Page MenuHomePhabricator

Page.title(as_filename=True) don't remove "\"" (quotes) forbidden character
Open, MediumPublic

Description

Steps to Reproduce

Run the following code snippet:

import pywikibot
site = pywikibot.Site()
page = pywikibot.Page(site, "Are_You_Experienced")
img_links = list(page.imagelinks())
print(img_links[4].title(as_filename=True, with_ns=False))

Expected Result

'An_excerpt_from__Third_Stone_from_the_Sun__by_the_Jimi_Hendrix_Experience,_1967.ogg'

Actual Result

'An_excerpt_from_"Third_Stone_from_the_Sun"_by_the_Jimi_Hendrix_Experience,_1967.ogg'

Notes

Most likely, the problem is with this line, where we don't account for "\"" character:
https://github.com/wikimedia/pywikibot/blob/23dcbe6b12d6451e6c8e51d9af00c91a9c943f04/pywikibot/page.py#L377

System Info

Event Timeline

Restricted Application added subscribers: pywikibot-bugs-list, Aklapper. · View Herald TranscriptOct 27 2019, 11:32 AM
Xqt triaged this task as Medium priority.Oct 27 2019, 11:55 AM
Mpaa added a subscriber: Mpaa.Oct 27 2019, 6:07 PM

This is OS dependent, on Linux it is acceptable.

HAKSOAT added a subscriber: HAKSOAT.Dec 3 2019, 7:10 PM

I'd like to work on this.

Hello @HAKSOAT! I'm unsure if this task is ready to be fixed as @Mpaa had a valid argument above to be discussed before.

I just want to give my perspective on an issue in order for it to be better triaged:

  1. pywikibot claims to support both Windows and Linux systems, so functionality must have a common denominator of "what is acceptable on all systems". If pywikibot doesn't support Windows anymore, probably we will need to remove the installation instructions for Windows to avoid confusion.
  2. if we don't support Windows anymore, it's still beneficial to restrict filenames to the POSIX portable filename character set, which will guarantee that filename is portable between all Posix-like systems. For example, Kaggle, which is arguably one of the most popular platforms for data storage & processing, relies on the above-mentioned restrictions. Just a few days ago it was explained to me, that Kaggle does not support filenames not following POSIX portable filename character set. And probably, there are a lot of other use cases when this becomes unportable.

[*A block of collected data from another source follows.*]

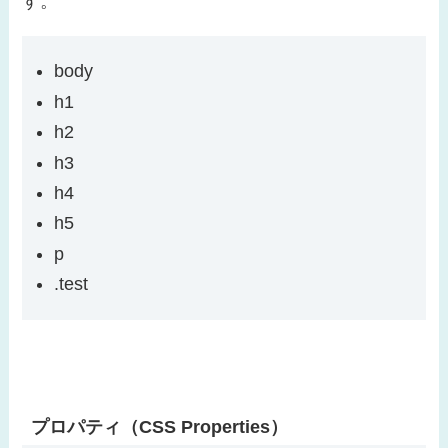
す。
body
h1
h2
h3
h4
h5
p
.test
プロパティ（CSS Properties）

To sum up, it was a misleading experience for me to have an API flag .title(as_filename=True), which actually produces valid filepath only in some specific cases. In the end, I end up having a code equivalent to convert_to_portable_filename(img.title(as_filename=True)), which doesn't seem right and also wasted me a lot of time in the process of realizing that I need to implement this and re-download data.

So it would be great to either 1) guarantee that filename is valid under any circumstances (i.e. under POSIX portable filename character set) 2) or add another option e.g. .title(as_portable_filename=True) 3) or remove .title(as_filename=True) flag completely to avoid confusions and make it clear that user is required to convert titles to filenames on their own

Thanks,
Oleh